ロボット業界で活躍する女性にスポットを当てた連載「活躍するロボジョ」。第34回で紹介するのは、ニコンの今井桃夏さん。大学で画像認識を活用した点群データ処理技術を学んだ今井さんは入社2年目の現在、次世代ロボットビジョンシステムの開発を担当する。試行錯誤する中、「想像力を持って開発することが大事」と力を込める。

ビジョンシステムの次世代機を開発

 ニコンの次世代プロジェクト本部に所属する今井桃夏さんは、次世代ロボットビジョンシステム開発を担当する。
 現在は次世代機の設計を検証するテストベンチ機の設計から、テストベンチ機を使った実験、評価までを一貫して担う。「入社2年目で開発を任せてもらえるのはとてもありがたい。

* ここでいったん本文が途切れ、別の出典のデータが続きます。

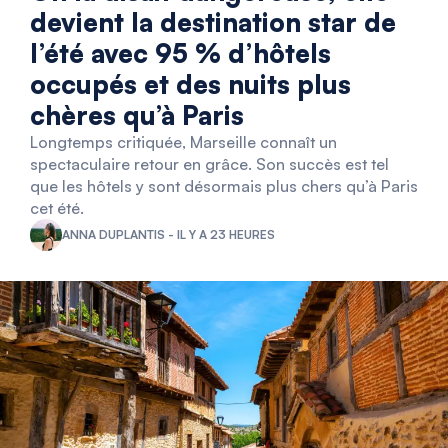
devient la destination star de
l’été avec 95 % d’hôtels
occupés et des nuits plus
chères qu’à Paris
Longtemps critiquée, Marseille connaît un
spectaculaire retour en grâce. Son succès est tel
que les hôtels y sont désormais plus chers qu’à Paris
cet été.
ANNA DUPLANTIS - IL Y A 23 HEURES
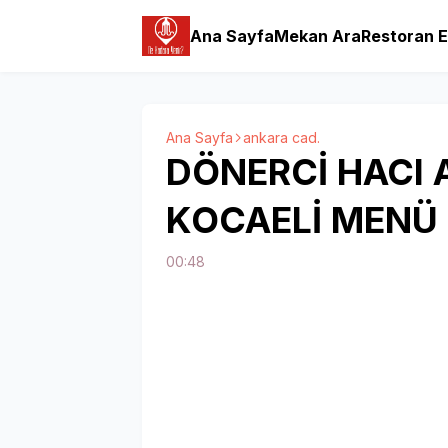
Ana Sayfa
Mekan Ara
Restoran E
Ana Sayfa
ankara cad.
DÖNERCİ HACI
KOCAELİ MENÜ F
00:48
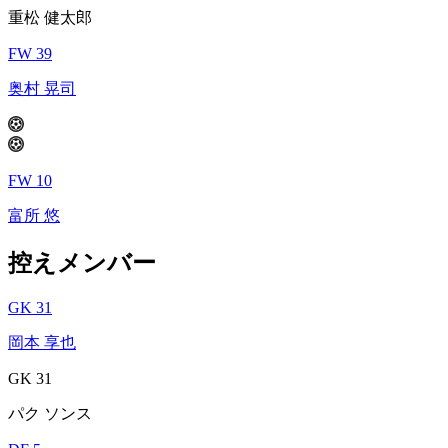
重松 健太郎
FW 39
奥村 晃司
FW 10
富所 悠
控えメンバー
GK 31
岡本 享也
GK 31
パク ソンス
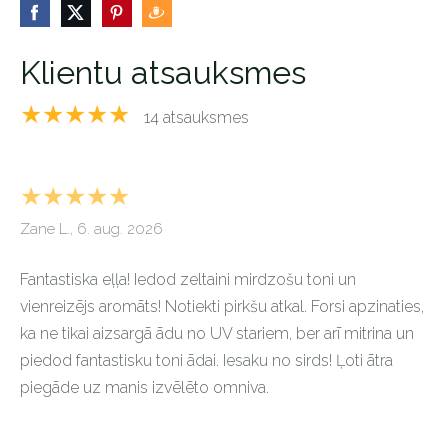
Klientu atsauksmes
★★★★★
14 atsauksmes
★★★★★
Zane L., 6. aug. 2026
Fantastiska eļļa! Iedod zeltaini mirdzošu toni un
vienreizējs aromāts! Notiekti pirkšu atkal. Forsi apzinaties,
ka ne tikai aizsargā ādu no UV stariem, ber arī mitrina un
piedod fantastisku toni ādai. Iesaku no sirds! Ļoti ātra
piegāde uz manis izvēlēto omniva.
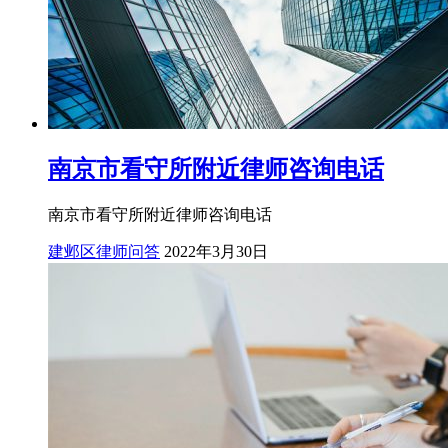
南京市看守所附近律师咨询电话
南京市看守所附近律师咨询电话
建邺区律师问答
2022年3月30日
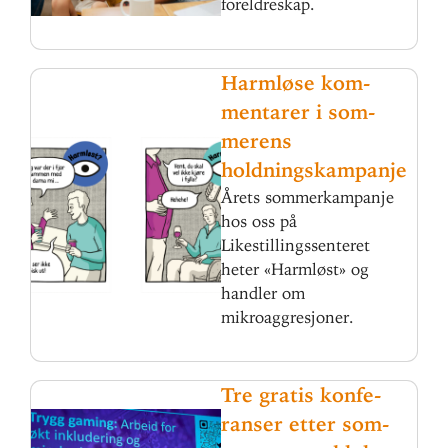
foreldreskap.
Harmløse kom­
men­tarer i som­
merens
holdningskampanje
Årets sommerkampanje
hos oss på
Likestillingssenteret
heter «Harmløst» og
handler om
mikroaggresjoner.
Tre gratis kon­fe­
ranser etter som­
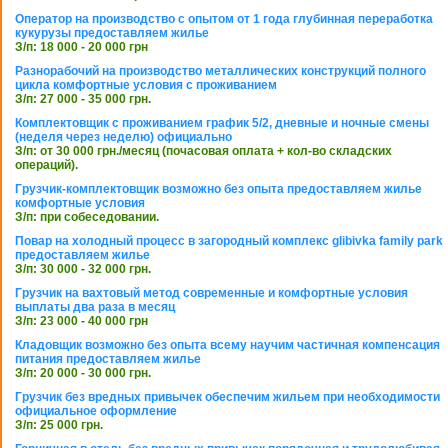
Оператор на производство с опытом от 1 года глубинная переработка
кукурузы предоставляем жилье
З/п: 18 000 - 20 000 грн
Разнорабочий на производство металлических конструкций полного
цикла комфортные условия с проживанием
З/п: 27 000 - 35 000 грн.
Комплектовщик с проживанием график 5/2, дневные и ночные смены
(неделя через неделю) официально
З/п: от 30 000 грн./месяц (почасовая оплата + кол-во складских
операций).
Грузчик-комплектовщик возможно без опыта предоставляем жилье
комфортные условия
З/п: при собеседовании.
Повар на холодный процесс в загородный комплекс glibivka family park
предоставляем жилье
З/п: 30 000 - 32 000 грн.
Грузчик на вахтовый метод современные и комфортные условия
выплаты два раза в месяц
З/п: 23 000 - 40 000 грн
Кладовщик возможно без опыта всему научим частичная компенсация
питания предоставляем жилье
З/п: 20 000 - 30 000 грн.
Грузчик без вредных привычек обеспечим жильем при необходимости
официальное оформление
З/п: 25 000 грн.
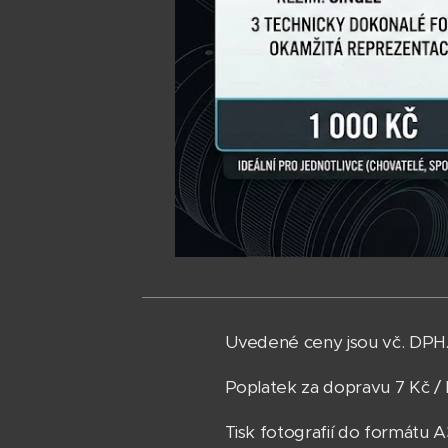
Uvedené ceny jsou vč. DP
Poplatek za dopravu 7 Kč /
Tisk fotografií do formátu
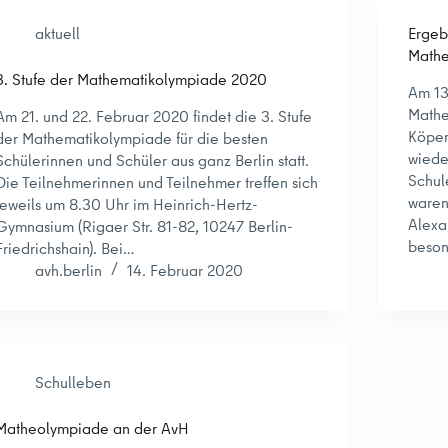
aktuell
Ergeb
Mathe
3. Stufe der Mathematikolympiade 2020
Am 13
Mathe
Am 21. und 22. Februar 2020 findet die 3. Stufe
Köpen
der Mathematikolympiade für die besten
wiede
Schülerinnen und Schüler aus ganz Berlin statt.
Schul
Die Teilnehmerinnen und Teilnehmer treffen sich
waren
jeweils um 8.30 Uhr im Heinrich-Hertz-
Alex
Gymnasium (Rigaer Str. 81-82, 10247 Berlin-
beson
Friedrichshain). Bei…
avh.berlin
14. Februar 2020
Schulleben
Matheolympiade an der AvH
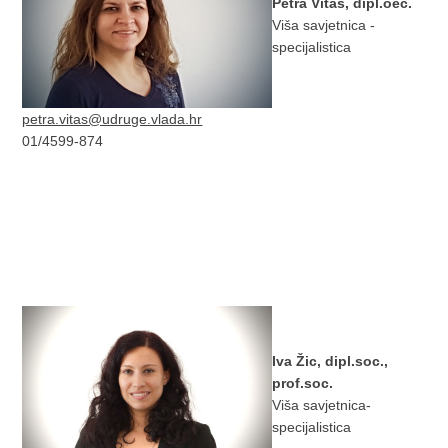
Petra Vitas, dipl.oec.
Viša savjetnica -
specijalistica
petra.vitas@udruge.vlada.hr
01/4599-874
Iva Žic, dipl.soc.,
prof.soc.
Viša savjetnica-
specijalistica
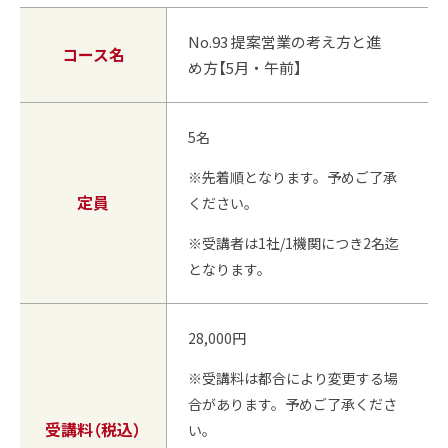
No.93 提案営業の考え方と進
コース名
め方【5月・午前】
5名
※先着順となります。予めご了承
定員
ください。
※受講者は1社/1機関につき2名迄
となります。
28,000円
※受講料は都合により変更する場
合があります。予めご了承くださ
受講料（税込）
い。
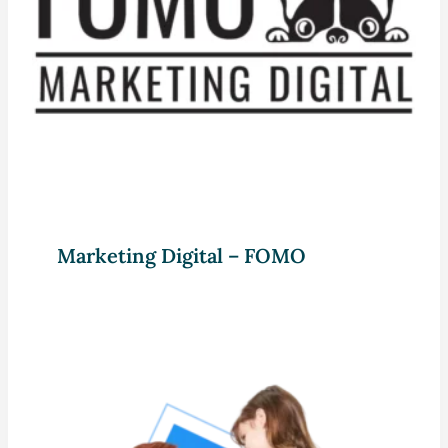
Marketing Digital – FOMO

次世代機の設計ではコンパクトさと放熱のバランスが大変」だと話す。 分からない部分や難しい部分は、先輩社員に相談しながら設計を進める。

開発は試行錯誤の日々

ビジョンシステムを搭載したロボットアームを操作する今井さん

 テストベンチ機を設計した後は実際に組み立て、試験する。その際、設計段階では問題ないと思っていた形状でも、組み立てづらい、うまく部品の交換ができないなどの問題が発生することがある。「ベテランの設計者に図面を見てもらうと、私が気づかなかったことを鋭く指摘されます」と今井さん。 「想像力を持って設計することで、事前に防げることはたくさんあります。問題になりやすい箇所を認識し、ミスを防げるようになりたいです」と話す。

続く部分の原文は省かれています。